Plaintiff purchased life insurance for herself and her husband through her employer, UPS. Her husband was an active-duty soldier in the United States Army. He was killed in a weekend motorcycle accident while off base and not on duty. Prudential denied his widow’s claim pursuant to an exclusion for active-duty servicemen. The district court granted summary judgment for Prudential and UPS, and the U.S. Fifth Circuit affirmed.
Although the SPD did not advise the participants of the exclusion, the Court refused to recognize a potential breach of fiduciary duty claim that had not be specifically pleaded in the complaint.
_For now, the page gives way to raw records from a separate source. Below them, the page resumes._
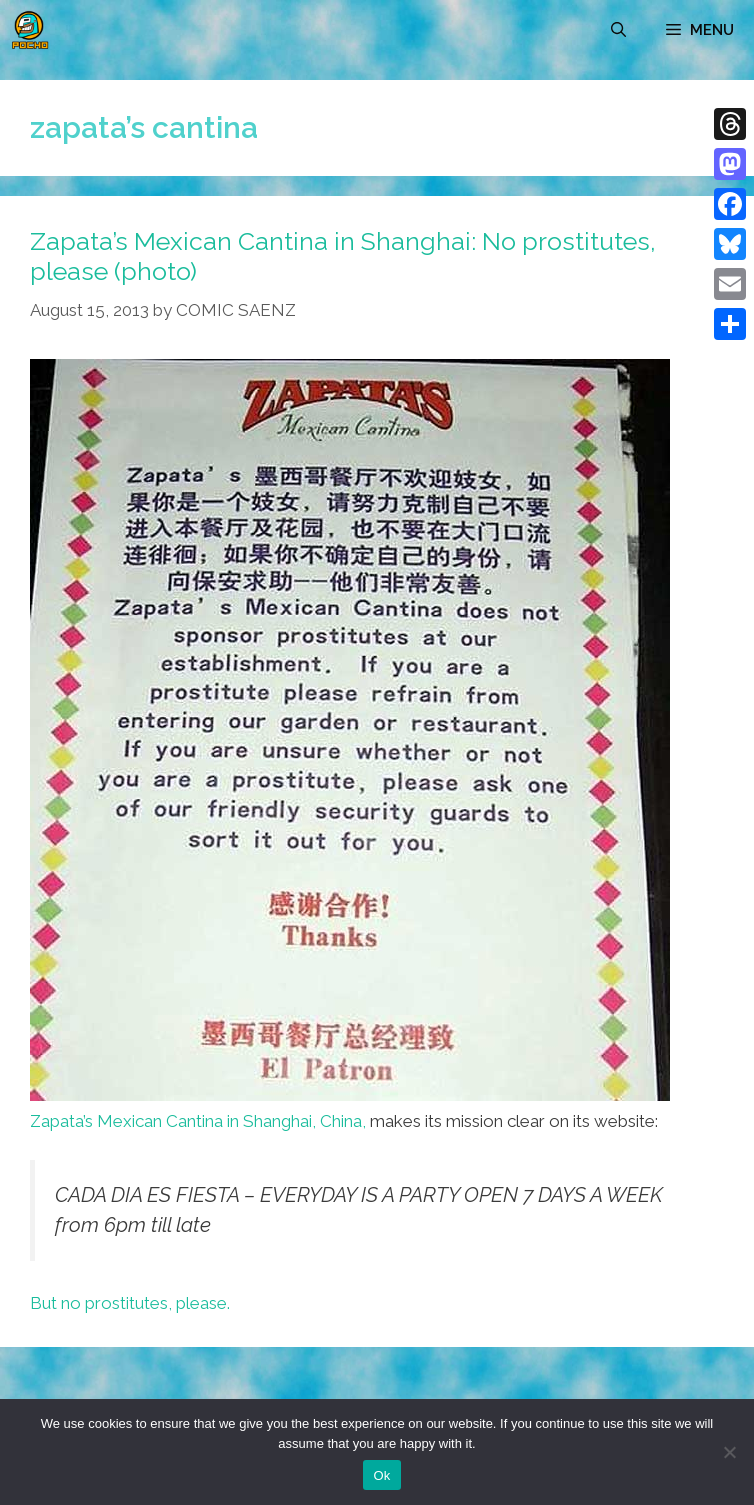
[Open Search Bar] (618, 30)
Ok (381, 1475)
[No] (729, 1452)
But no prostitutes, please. (130, 1303)
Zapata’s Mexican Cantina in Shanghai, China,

“Mrs. Singletary argues that Prudential abused its discretion by enforcing an exclusion of which she was not on notice. She claims that the only document she received was the Summary Plan Description. Prudential admitted in the administrative proceedings below that the SPD did not mention the exclusion. Even so, under ERISA, the claim Mrs. Singletary has brought requires us simply to interpret the Plan…. Mrs. Singletary is not seeking to enforce the Plan. She instead is seeking relief from the provisions of the Plan because of lack of notice of something that she does not dispute is actually in the Plan. She argues that the SPD’s failure to disclose this exclusion violated ERISA, and therefore, Prudential should be estopped from relying on the exclusion. ERISA requires that an insurer’s SPD list ‘circumstances which may result in disqualification, ineligibility, or denial or loss of benefits….’ An equitable claim such as this one can be brought, but ‘failure to comply with ERISA’s SPD requirements cannot be the basis for a [Section 1132] (a)(1)(B) benefit claim.’ Two other sections, though, are possible bases for the claim….” However, “we should not transform a Section 1132(a)(1)(B) suit into a Section 1132(a)(2) or (a)(3) suit. “ERISA … expressly authorizes several claims for relief. Several procedural, as well as substantive, aspects of the litigation vary according to the specific claim alleged in the complaint…. Following the lead of the Supreme Court … courts now look closely at the particular §502(a) claim for relief being alleged. Courts are extremely reluctant to improvise or alter these forms of action.’ We need not resolve whether subsection (a)(2) or (a)(3) is the better fit. The claim could have been brought by referring to both sections. The problem here is that the only source for the claim used by the plaintiff was the inapplicable Section 1132(a)(1)(B).”
Singletary v. Prudential Insurance Co., No.15-30762, 2016 WL 3629029 (5th Cir. July 6, 2016).